### EXERCISE BRIEF
When a line in the listing contains the string "Business", pick it out and copy it.

### RECORDED DATA
Segment Open

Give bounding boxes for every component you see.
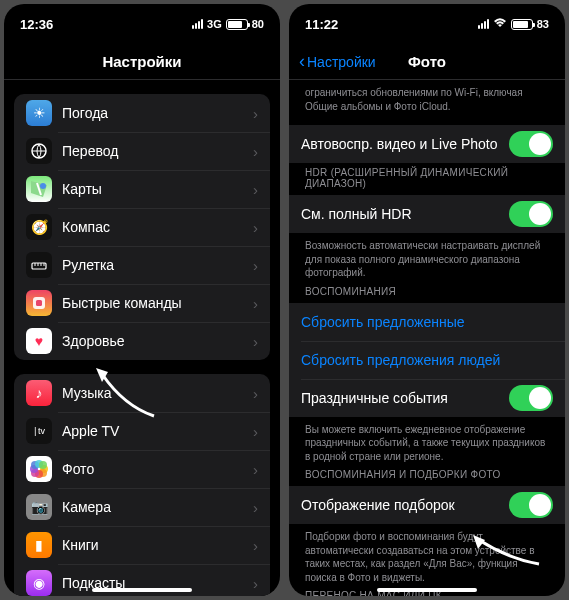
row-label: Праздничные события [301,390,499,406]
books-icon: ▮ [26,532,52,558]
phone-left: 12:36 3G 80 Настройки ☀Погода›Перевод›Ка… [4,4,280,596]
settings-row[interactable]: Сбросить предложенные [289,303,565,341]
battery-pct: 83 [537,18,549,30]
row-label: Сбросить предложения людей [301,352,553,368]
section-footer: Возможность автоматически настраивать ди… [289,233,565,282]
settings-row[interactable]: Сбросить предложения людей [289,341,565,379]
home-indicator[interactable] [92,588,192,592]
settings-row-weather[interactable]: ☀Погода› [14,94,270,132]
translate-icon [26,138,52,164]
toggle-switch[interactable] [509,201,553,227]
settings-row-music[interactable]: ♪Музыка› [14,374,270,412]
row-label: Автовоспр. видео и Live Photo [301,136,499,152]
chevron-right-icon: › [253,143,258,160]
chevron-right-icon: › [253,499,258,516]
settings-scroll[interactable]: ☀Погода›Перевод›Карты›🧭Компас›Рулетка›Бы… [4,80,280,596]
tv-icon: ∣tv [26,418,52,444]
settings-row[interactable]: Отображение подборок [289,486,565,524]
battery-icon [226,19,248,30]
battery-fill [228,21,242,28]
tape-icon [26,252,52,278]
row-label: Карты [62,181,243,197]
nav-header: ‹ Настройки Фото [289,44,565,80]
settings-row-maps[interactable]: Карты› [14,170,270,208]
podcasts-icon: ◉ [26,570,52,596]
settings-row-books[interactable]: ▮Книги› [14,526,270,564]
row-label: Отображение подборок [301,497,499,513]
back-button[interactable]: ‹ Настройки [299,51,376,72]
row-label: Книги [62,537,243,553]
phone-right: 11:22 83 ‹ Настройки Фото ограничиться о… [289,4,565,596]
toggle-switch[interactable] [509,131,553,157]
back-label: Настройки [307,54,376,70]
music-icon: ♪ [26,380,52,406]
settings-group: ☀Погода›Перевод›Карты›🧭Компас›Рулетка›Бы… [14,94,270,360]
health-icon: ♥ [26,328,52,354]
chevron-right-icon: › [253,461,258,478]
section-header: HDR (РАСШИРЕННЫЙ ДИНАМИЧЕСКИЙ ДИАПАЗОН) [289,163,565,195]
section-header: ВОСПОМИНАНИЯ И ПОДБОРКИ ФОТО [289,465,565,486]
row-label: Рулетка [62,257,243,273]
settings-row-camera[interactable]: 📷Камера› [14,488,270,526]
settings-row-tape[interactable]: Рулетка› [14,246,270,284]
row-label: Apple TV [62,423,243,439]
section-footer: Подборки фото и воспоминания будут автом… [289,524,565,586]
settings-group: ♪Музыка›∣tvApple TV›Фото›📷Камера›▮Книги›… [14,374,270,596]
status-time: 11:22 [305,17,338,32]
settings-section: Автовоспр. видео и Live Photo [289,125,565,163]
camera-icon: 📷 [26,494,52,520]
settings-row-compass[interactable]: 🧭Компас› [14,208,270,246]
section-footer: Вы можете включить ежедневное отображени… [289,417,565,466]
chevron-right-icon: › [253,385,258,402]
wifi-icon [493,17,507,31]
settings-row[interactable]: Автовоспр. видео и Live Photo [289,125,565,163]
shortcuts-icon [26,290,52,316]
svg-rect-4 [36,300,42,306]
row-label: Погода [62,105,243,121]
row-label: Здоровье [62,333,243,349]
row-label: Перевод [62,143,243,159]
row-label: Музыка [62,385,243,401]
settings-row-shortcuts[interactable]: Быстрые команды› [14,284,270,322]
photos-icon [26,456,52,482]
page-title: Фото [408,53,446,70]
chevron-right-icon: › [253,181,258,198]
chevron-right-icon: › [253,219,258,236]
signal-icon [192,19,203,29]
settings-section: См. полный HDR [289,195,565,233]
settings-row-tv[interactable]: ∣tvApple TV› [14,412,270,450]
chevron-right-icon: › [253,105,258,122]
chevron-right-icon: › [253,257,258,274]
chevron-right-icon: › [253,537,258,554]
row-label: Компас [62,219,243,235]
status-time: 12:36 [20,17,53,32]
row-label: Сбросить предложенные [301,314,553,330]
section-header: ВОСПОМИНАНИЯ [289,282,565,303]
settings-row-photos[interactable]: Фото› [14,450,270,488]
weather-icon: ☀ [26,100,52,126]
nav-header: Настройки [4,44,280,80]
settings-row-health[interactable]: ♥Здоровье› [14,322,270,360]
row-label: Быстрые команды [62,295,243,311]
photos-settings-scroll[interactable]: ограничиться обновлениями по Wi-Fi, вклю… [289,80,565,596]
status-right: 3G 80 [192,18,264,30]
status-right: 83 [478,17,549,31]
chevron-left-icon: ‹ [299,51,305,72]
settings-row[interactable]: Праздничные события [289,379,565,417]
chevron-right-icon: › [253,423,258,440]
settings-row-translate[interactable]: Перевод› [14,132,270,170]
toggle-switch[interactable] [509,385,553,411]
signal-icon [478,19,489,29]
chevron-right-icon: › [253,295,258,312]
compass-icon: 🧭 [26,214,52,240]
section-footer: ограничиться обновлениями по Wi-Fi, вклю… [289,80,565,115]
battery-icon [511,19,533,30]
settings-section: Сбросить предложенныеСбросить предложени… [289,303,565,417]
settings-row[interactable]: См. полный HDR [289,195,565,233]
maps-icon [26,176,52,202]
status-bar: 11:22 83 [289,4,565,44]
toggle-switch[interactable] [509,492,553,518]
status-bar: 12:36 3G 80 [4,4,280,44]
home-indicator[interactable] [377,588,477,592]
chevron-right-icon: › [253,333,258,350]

Segment Closed
Segment Open

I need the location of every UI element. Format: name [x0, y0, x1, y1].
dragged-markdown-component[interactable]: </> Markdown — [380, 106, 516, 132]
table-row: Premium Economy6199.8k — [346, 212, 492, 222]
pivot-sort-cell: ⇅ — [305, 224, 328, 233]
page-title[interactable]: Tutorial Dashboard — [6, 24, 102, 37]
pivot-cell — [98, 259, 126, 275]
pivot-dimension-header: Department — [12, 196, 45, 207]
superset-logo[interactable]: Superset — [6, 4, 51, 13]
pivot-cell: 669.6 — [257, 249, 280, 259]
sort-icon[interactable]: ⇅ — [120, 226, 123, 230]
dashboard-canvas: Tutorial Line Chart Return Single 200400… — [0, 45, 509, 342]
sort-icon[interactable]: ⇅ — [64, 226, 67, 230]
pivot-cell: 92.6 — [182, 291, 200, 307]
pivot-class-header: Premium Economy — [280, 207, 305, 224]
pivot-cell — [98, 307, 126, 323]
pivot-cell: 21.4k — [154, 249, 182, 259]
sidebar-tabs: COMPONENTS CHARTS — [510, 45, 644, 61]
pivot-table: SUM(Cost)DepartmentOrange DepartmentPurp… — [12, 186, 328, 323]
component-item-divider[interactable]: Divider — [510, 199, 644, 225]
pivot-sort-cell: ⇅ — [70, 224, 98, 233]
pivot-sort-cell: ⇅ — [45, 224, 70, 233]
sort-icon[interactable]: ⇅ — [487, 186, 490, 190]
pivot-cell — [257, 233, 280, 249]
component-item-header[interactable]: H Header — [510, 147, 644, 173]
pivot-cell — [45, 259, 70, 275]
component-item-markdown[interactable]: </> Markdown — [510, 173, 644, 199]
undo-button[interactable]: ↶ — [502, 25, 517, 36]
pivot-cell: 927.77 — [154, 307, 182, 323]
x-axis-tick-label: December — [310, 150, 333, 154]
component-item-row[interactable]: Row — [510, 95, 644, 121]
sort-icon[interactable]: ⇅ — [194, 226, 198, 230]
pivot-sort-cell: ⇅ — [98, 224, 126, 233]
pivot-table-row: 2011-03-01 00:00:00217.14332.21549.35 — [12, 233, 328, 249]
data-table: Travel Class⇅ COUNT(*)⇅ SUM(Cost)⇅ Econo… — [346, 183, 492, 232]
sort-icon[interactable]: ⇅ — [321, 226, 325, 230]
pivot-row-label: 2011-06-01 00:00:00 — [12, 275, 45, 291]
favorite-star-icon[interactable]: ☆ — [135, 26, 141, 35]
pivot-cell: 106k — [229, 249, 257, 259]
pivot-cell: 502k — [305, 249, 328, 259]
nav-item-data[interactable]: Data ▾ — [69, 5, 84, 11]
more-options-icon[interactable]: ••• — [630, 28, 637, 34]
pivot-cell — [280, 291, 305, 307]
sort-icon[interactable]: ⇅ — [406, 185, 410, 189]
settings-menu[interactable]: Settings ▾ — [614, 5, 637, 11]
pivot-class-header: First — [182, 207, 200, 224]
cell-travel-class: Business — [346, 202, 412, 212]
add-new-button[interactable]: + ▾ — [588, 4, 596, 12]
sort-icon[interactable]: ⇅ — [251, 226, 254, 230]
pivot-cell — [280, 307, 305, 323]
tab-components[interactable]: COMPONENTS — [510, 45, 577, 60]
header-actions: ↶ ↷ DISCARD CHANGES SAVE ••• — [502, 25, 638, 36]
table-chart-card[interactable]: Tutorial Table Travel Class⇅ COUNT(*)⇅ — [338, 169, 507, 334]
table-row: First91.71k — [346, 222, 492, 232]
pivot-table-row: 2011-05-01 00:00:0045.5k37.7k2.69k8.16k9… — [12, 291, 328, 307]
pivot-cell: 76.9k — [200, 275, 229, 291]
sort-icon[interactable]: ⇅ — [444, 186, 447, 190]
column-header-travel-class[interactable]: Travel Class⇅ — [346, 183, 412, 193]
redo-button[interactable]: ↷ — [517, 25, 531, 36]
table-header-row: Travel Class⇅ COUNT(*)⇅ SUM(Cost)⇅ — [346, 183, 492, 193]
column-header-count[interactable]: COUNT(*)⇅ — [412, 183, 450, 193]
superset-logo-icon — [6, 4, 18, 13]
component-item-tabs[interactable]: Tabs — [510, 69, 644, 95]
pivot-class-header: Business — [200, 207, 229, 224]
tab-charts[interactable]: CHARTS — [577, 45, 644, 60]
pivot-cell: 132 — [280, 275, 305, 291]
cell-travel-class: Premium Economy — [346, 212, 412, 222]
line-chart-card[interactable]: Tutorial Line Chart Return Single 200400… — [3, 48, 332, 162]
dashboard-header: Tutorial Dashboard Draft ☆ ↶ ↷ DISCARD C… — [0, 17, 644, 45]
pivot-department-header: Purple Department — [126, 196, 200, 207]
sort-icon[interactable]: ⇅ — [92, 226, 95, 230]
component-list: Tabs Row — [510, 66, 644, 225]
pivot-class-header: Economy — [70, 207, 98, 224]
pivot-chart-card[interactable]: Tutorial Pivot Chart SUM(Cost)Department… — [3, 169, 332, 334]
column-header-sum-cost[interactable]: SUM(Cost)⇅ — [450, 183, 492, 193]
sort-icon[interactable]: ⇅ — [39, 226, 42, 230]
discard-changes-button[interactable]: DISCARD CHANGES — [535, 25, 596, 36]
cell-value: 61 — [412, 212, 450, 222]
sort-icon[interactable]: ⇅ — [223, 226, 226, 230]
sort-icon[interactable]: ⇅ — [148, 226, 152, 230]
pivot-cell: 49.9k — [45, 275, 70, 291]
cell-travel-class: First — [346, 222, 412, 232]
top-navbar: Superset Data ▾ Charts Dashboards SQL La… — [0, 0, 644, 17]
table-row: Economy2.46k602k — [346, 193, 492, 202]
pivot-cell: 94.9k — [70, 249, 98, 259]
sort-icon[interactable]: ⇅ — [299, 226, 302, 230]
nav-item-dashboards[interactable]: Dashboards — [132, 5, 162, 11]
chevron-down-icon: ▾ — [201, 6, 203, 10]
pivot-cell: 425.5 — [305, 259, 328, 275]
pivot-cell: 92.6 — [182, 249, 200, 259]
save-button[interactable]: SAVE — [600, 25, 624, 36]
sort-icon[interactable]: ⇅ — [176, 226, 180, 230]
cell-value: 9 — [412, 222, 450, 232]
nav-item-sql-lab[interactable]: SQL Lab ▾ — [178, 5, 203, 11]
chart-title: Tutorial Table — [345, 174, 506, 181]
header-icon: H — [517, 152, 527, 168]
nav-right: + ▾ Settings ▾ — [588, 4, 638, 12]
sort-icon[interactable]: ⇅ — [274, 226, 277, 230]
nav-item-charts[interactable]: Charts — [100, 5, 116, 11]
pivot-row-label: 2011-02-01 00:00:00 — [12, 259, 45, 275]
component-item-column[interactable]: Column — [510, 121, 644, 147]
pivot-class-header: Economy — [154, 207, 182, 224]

Segment Closed

### WORKED SOLUTION
cell-travel-class: Business — [346, 202, 412, 212]
pivot-class-header: Business — [200, 207, 229, 224]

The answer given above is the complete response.